Master of his universe
Having conquered the restaurant world, Michelin maestro Joel Robuchon shares with Robb Report his ambitious next step, Michelin’s Singapore debut and what he thinks we’ll all be eating tomorrow.
I’m opening a new cooking school because it has always been very important to one day transmit all the knowledge I’ve received. I don’t want it to be very formal. What I want is for this school to offer a transmission of sorts between master and disciple. It will show the reality of the day-to-day operations behind a restaurant and hotel. The hotel will have 22 suites designed by Pierre-Yves Rochon, who designed all of my restaurants. These will be the most exclusive suites you can find – very high quality ones for a school and something you won’t find anywhere else. There’ll be a gastronomic restaurant, a brasserie-style restaurant and a trendy restaurant like L’Atelier.
It’s a huge project with an investment of around €65 million (S$99 million). The school will receive 1,500 students per year. It’s not a traditional one in the sense that there’s someone standing at a blackboard explaining things. Instead, you’re surrounded by very skilled people who will help you learn.
The school will be in Montmorillon, in the monastery where I studied to be a priest. I was supposed to continue my studies there but I decided to quit and become a chef. Bordeaux has become a beautiful city with a new dynamic. It’s always had a very bourgeois atmosphere but was missing a top level restaurant for many years. When (French wine magnate) Bernard Magrez offered me the opportunity in La Grande Maison, I saw the chance to create one of the world’s best restaurants here. Bernard is a real aesthete and can spend a lot buying beautiful paintings from Jean Dufy and many other famous painters. He also bought a 2,000-year-old olive tree and placed it in the garden. It’s not everywhere I can have such an environment to receive my guests in. The maison only has six suites but we’re planning to open five or six more in a nearby extension.
French cuisine has always been a cycle and evolution of flavours. We had nouvelle cuisine in the 1970s and 1980s, then fusion in the 1990s, and thereafter it was molecular cuisine. I think we’re going back to our roots and focusing on getting all the flavours out of good ingredients – I believe this will be the future too.
I’ve experienced Michelin’s arrival in a new country many times. People may not understand the guide when it’s first published. Famous restaurants may not be highly ranked while lesser known ones may do very well. After a while, people will trust the quality of Michelin’s selection.
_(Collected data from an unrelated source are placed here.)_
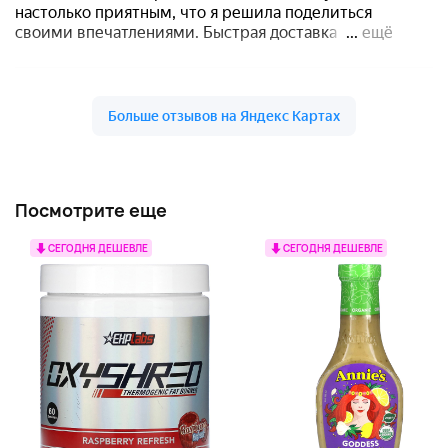
Посмотрите еще
СЕГОДНЯ ДЕШЕВЛЕ
СЕГОДНЯ ДЕШЕВЛЕ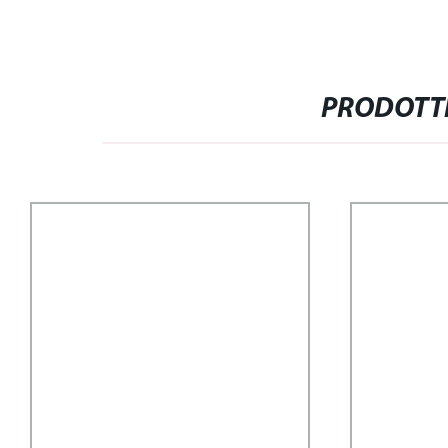
PRODOTTI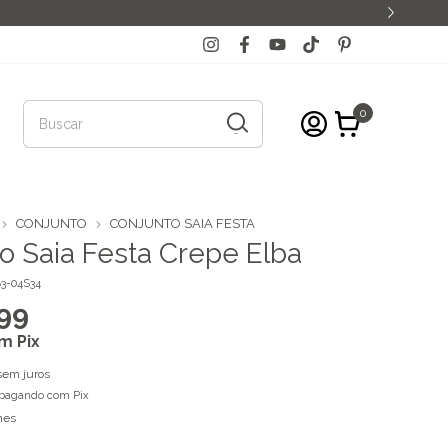
0
CONJUNTO
CONJUNTO SAIA FESTA
o Saia Festa Crepe Elba
3-04S34
99
om
Pix
sem juros
pagando com Pix
hes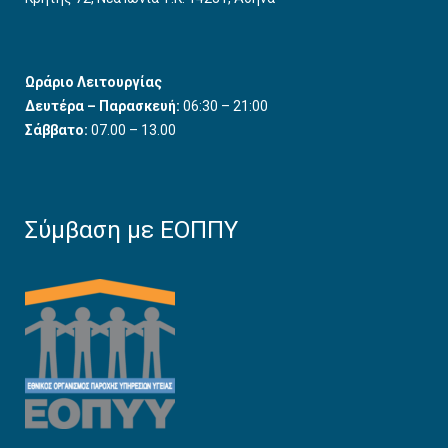
Ωράριο Λειτουργίας
Δευτέρα – Παρασκευή:
06:30 – 21:00
Σάββατο:
07.00 – 13.00
Σύμβαση με ΕΟΠΠΥ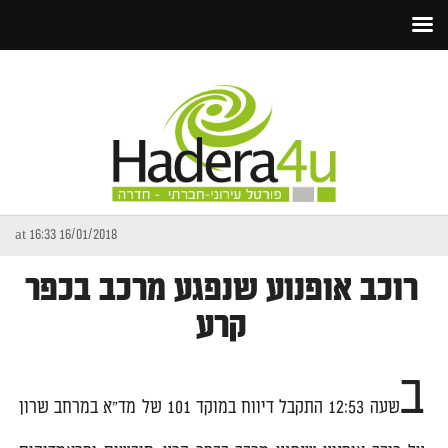
16/01/2018 at 16:33
רוכב אופנוע שנפגע מרכב בכפר
קרע
ב
שעה 12:53 התקבל דיווח במוקד 101 של מד"א במרחב שרון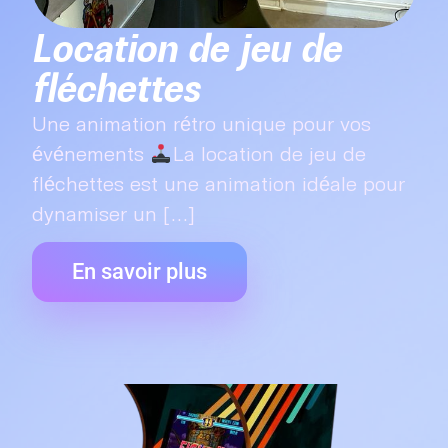
Location de jeu de
fléchettes
Une animation rétro unique pour vos
événements
La location de jeu de
fléchettes est une animation idéale pour
dynamiser un [...]
En savoir plus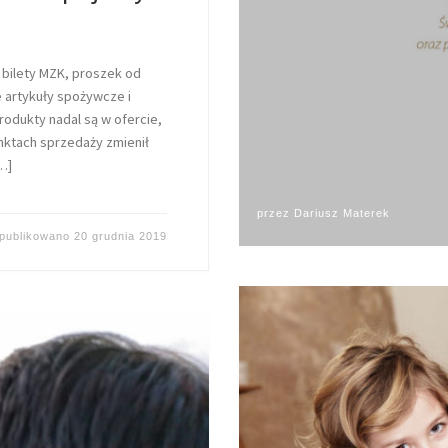
 bilety MZK, proszek od
 artykuły spożywcze i
dukty nadal są w ofercie,
nktach sprzedaży zmienił
…]
przez
Dariusz Materek
publikowano
20 grudnia 2019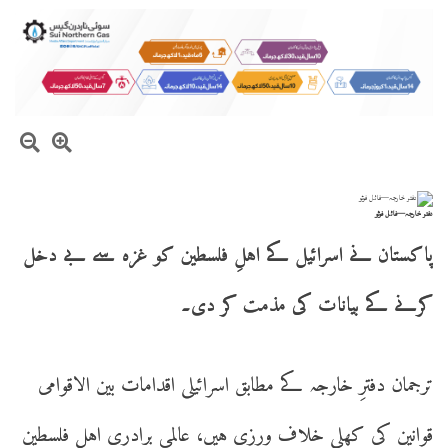
دفتر خارجہ—فائل فوٹو
پاکستان نے اسرائیل کے اہلِ فلسطین کو غزہ سے بے دخل
کرنے کے بیانات کی مذمت کر دی۔
ترجمان دفترِ خارجہ کے مطابق اسرائیلی اقدامات بین الاقوامی
قوانین کی کھلی خلاف ورزی ہیں، عالمی برادری اہلِ فلسطین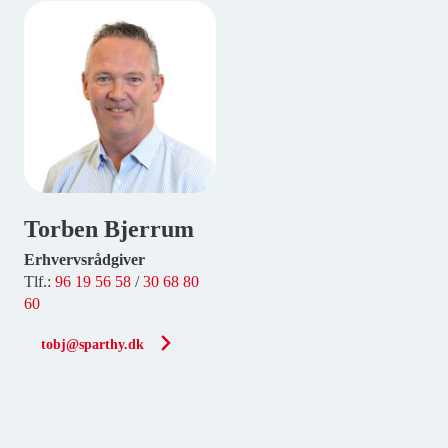
Torben Bjerrum
Erhvervsrådgiver
Tlf.:
96 19 56 58
/
30 68 80
60
tobj@sparthy.dk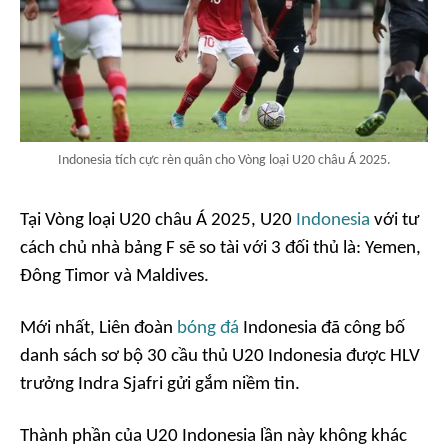
Indonesia tích cực rèn quân cho Vòng loại U20 châu Á 2025.
Tại Vòng loại U20 châu Á 2025, U20
Indonesia
với tư
cách chủ nhà bảng F sẽ so tài với 3 đối thủ là: Yemen,
Đông Timor và Maldives.
Mới nhất, Liên đoàn
bóng đá
Indonesia đã công bố
danh sách sơ bộ 30 cầu thủ U20 Indonesia được HLV
trưởng Indra Sjafri gửi gắm niềm tin.
Thành phần của U20 Indonesia lần này không khác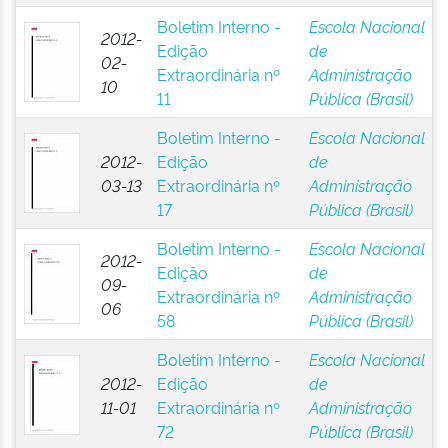
Boletim Interno -
Escola Nacional
2012-
Edição
de
02-
Extraordinária nº
Administração
10
11
Pública (Brasil)
Boletim Interno -
Escola Nacional
2012-
Edição
de
03-13
Extraordinária nº
Administração
17
Pública (Brasil)
Boletim Interno -
Escola Nacional
2012-
Edição
de
09-
Extraordinária nº
Administração
06
58
Pública (Brasil)
Boletim Interno -
Escola Nacional
2012-
Edição
de
11-01
Extraordinária nº
Administração
72
Pública (Brasil)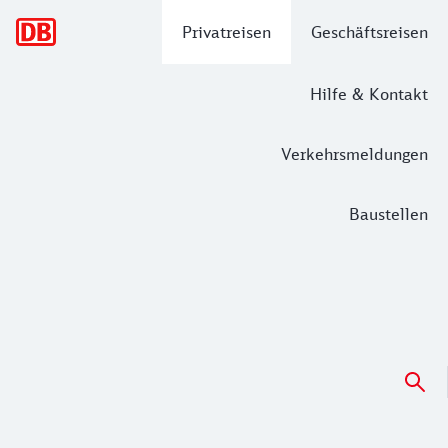
Hauptnavigation
Privatreisen
Geschäftsreisen
Hilfe & Kontakt
Verkehrsmeldungen
Baustellen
For example, I remember when the guide was introduced in Hong Kong and Lung King Heen, the Cantonese restaurant in the Four Seasons Hotel, was ranked three stars. At first, the locals were very surprised but after five or six years, if you ask where to enjoy very high quality Chinese food in Hong Kong, everyone will suggest you go to the Four Seasons.
There’s no perfect guide but Michelin certainly is one of the most serious and has considerable influence. When I opened my restaurant in MGM Grand in Las Vegas, it was difficult to attract customers. But after it received three stars in the guide, it was full the next day, and has been full since. Although the guide is just one part of Michelin’s business, I find it the most honest and accurate.
My most iconic dish is my mashed potato. Everybody asks me for it, no matter where I am in the world. It’s very difficult to enjoy such renown and impact with such a simple ingredient and dish.
Acclaimed French chef and restaurateur Joel Robuchon leads the world's fine-dining scene with over a dozen restaurants in leading cities of the world, with 25 Michelin stars shared among them. He is most known for pushing for more authentic French cuisine, making sure that each ingredient retains its taste.